[Records from a dataset]
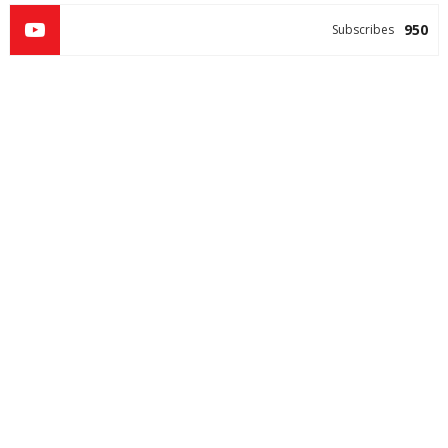
950
Subscribes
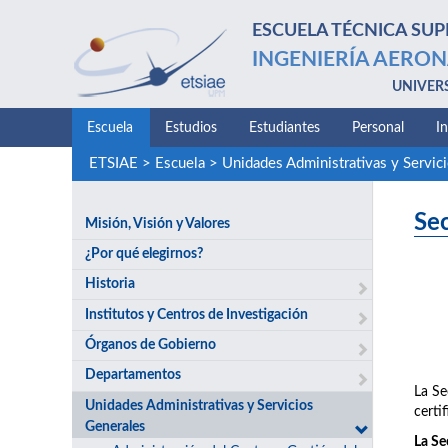
ESCUELA TÉCNICA SUP
INGENIERÍA AERON
UNIVER
Escuela
Estudios
Estudiantes
Personal
I
ETSIAE
>
Escuela
>
Unidades Administrativas y Servic
Se
Misión, Visión y Valores
¿Por qué elegirnos?
Historia
Institutos y Centros de Investigación
Órganos de Gobierno
Departamentos
La Se
Unidades Administrativas y Servicios
certif
Generales
La Se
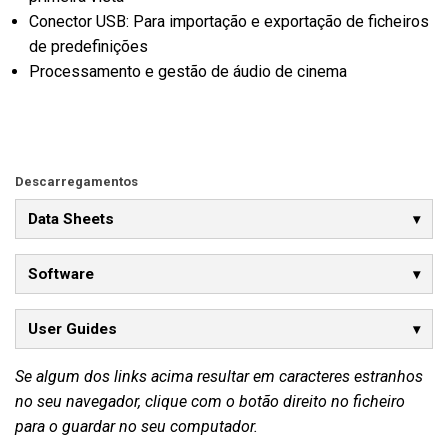
Conector USB: Para importação e exportação de ficheiros
de predefinições
Processamento e gestão de áudio de cinema
Descarregamentos
Data Sheets
Software
User Guides
Se algum dos links acima resultar em caracteres estranhos
no seu navegador, clique com o botão direito no ficheiro
para o guardar no seu computador.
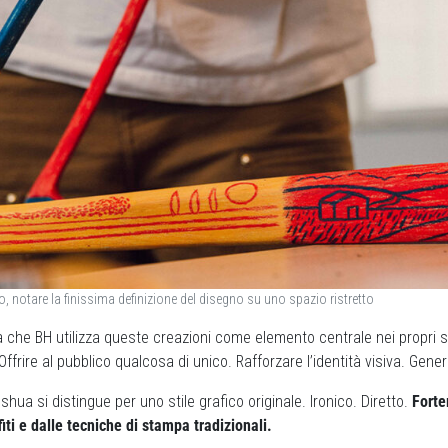
io, notare la finissima definizione del disegno su uno spazio ristretto
a che BH utilizza queste creazioni come elemento centrale nei propri sp
 Offrire al pubblico qualcosa di unico. Rafforzare l’identità visiva. Ge
oshua si distingue per uno stile grafico originale. Ironico. Diretto.
Forte
iti e dalle tecniche di stampa tradizionali.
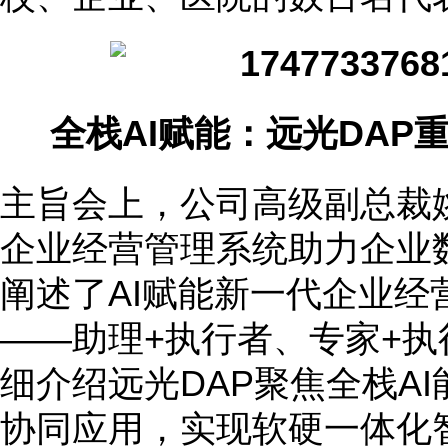
全栈AI赋能：远光DAP
主旨会上，公司高级副总裁姚
企业经营管理系统助力企业
阐述了AI赋能新一代企业经
——助理+执行者、专家+执
细介绍远光DAP聚焦全栈A
协同应用，实现软硬一体化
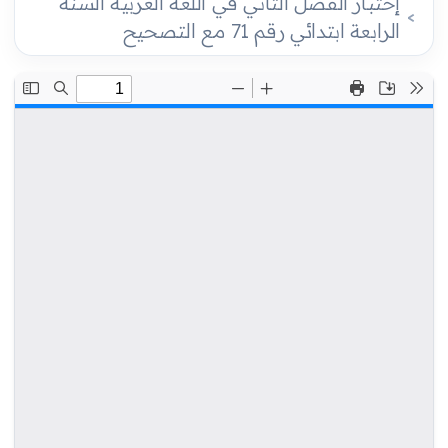
إختبار الفصل الثاني في اللغة العربية السنة
الرابعة ابتدائي رقم 71 مع التصحيح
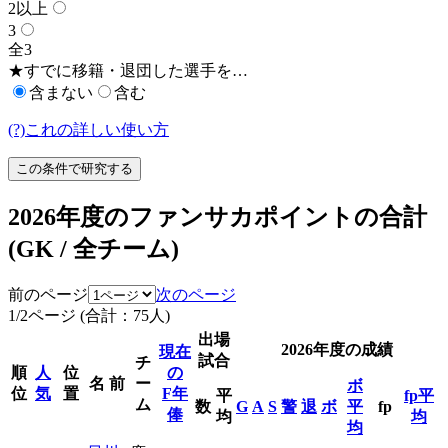
2以上
3
全3
★すでに移籍・退団した選手を…
含まない
含む
(?)これの詳しい使い方
この条件で研究する
2026年度のファンサカポイントの合計
(GK / 全チーム)
前のページ
次のページ
1/2ページ (合計：75人)
出場
2026年度の成績
現在
試合
チ
順
人
位
の
名 前
ー
ボ
位
気
置
F年
平
fp平
ム
数
G
A
S
警
退
ボ
平
fp
俸
均
均
均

* **TASK STATEMENT**
Transcribe each line above exactly, pictures excluded.

* **PROBLEM SOLUTION**
950
Subscribes
ESCUELA TÉCNICA SUP
INGENIERÍA AERON
UNIVER
Escuela
Estudios
Estudiantes
Personal
I
ETSIAE
>
Escuela
>
Unidades Administrativas y Servic
Se
Misión, Visión y Valores
¿Por qué elegirnos?
Historia
Institutos y Centros de Investigación
Órganos de Gobierno
Departamentos
La Se
Unidades Administrativas y Servicios
certif
Generales
La Se
Conector USB: Para importação e exportação de ficheiros
de predefinições
Processamento e gestão de áudio de cinema
Descarregamentos
Data Sheets
Software
User Guides
Se algum dos links acima resultar em caracteres estranhos
no seu navegador, clique com o botão direito no ficheiro
para o guardar no seu computador.
io, notare la finissima definizione del disegno su uno spazio ristretto
a che BH utilizza queste creazioni come elemento centrale nei propri sp
 Offrire al pubblico qualcosa di unico. Rafforzare l’identità visiva. Ge
oshua si distingue per uno stile grafico originale. Ironico. Diretto.
Forte
iti e dalle tecniche di stampa tradizionali.
全栈AI赋能：远光DAP
主旨会上，公司高级副总裁姚
企业经营管理系统助力企业
阐述了AI赋能新一代企业经
——助理+执行者、专家+执
细介绍远光DAP聚焦全栈A
协同应用，实现软硬一体化
إختبار الفصل الثاني في اللغة العربية السنة
الرابعة ابتدائي رقم 71 مع التصحيح
2以上
3
全3
★すでに移籍・退団した選手を…
含まない
含む
(?)これの詳しい使い方
この条件で研究する
2026年度のファンサカポイントの合計
(GK / 全チーム)
前のページ
次のページ
1/2ページ (合計：75人)
出場
2026年度の成績
現在
試合
チ
順
人
位
の
名 前
ー
ボ
位
気
置
F年
平
fp平
ム
数
G
A
S
警
退
ボ
平
fp
俸
均
均
均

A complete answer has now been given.